Yagin Fatma Hilal, Gormez Yasin, Al-Hashem Fahaid, Ahmad Irshad, Ahmad Fuzail, Ardigò Luca Paolo
Department of Biostatistics and Medical Informatics, Faculty of Medicine, Inonu University, Malatya, Türkiye.
Department of Management Information Systems, Faculty of Economics and Administrative Sciences, Sivas Cumhuriyet University, Sivas, Türkiye.
Front Mol Biosci. 2024 Dec 18;11:1426964. doi: 10.3389/fmolb.2024.1426964. eCollection 2024.
Breast cancer (BC) is a significant cause of morbidity and mortality in women. Although the important role of metabolism in the molecular pathogenesis of BC is known, there is still a need for robust metabolomic biomarkers and predictive models that will enable the detection and prognosis of BC. This study aims to identify targeted metabolomic biomarker candidates based on explainable artificial intelligence (XAI) for the specific detection of BC.
Data obtained after targeted metabolomics analyses using plasma samples from BC patients (n = 102) and healthy controls (n = 99) were used. Machine learning (ML) models based on raw data were developed, then feature selection methods were applied, and the results were compared. SHapley Additive exPlanations (SHAP), an XAI method, was used to clinically explain the decisions of the optimal model in BC prediction.
The results revealed that variable selection increased the performance of ML models in BC classification, and the optimal model was obtained with the logistic regression (LR) classifier after support vector machine (SVM)-SHAP-based feature selection.
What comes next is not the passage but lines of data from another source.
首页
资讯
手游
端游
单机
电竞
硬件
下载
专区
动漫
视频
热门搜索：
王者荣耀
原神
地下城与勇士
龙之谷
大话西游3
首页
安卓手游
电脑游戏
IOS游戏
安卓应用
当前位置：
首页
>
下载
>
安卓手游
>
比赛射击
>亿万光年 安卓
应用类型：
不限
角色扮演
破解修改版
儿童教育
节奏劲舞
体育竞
SHAP annotations of the LR model revealed that Leucine, isoleucine, L-alloisoleucine, norleucine, and homoserine acids were the most important potential BC diagnostic biomarkers. Combining the identified metabolite markers provided robust BC classification measures with precision, recall, and specificity of 89.50%, 88.38%, and 83.67%, respectively.
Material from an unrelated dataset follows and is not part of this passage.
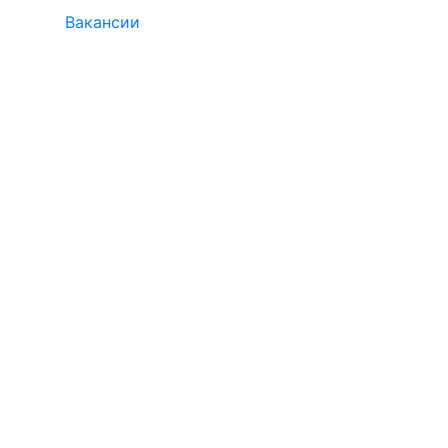
Вакансии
In conclusion, this study adds valuable information to the discovery of BC biomarkers and underscores the potential of targeted metabolomics-based diagnostic advances in the management of BC.
乳腺癌(BC)是女性发病和死亡的重要原因。尽管代谢在BC分子发病机制中的重要作用已为人所知,但仍需要强大的代谢组学生物标志物和预测模型来实现BC的检测和预后评估。本研究旨在基于可解释人工智能(XAI)识别用于BC特异性检测的靶向代谢组学生物标志物候选物。
使用来自BC患者(n = 102)和健康对照(n = 99)的血浆样本进行靶向代谢组学分析后获得的数据。基于原始数据开发机器学习(ML)模型,然后应用特征选择方法,并比较结果。使用XAI方法SHapley Additive exPlanations(SHAP)从临床角度解释最佳模型在BC预测中的决策。
结果显示,变量选择提高了ML模型在BC分类中的性能,在基于支持向量机(SVM)-SHAP的特征选择后,使用逻辑回归(LR)分类器获得了最佳模型。LR模型的SHAP注释显示,亮氨酸、异亮氨酸、L-别异亮氨酸、正亮氨酸和高丝氨酸是最重要的潜在BC诊断生物标志物。结合鉴定出的代谢物标志物可提供强大的BC分类指标,其精确率、召回率和特异性分别为89.50%、88.38%和83.67%。
总之,本研究为BC生物标志物的发现增添了有价值的信息,并强调了基于靶向代谢组学的诊断进展在BC管理中的潜力。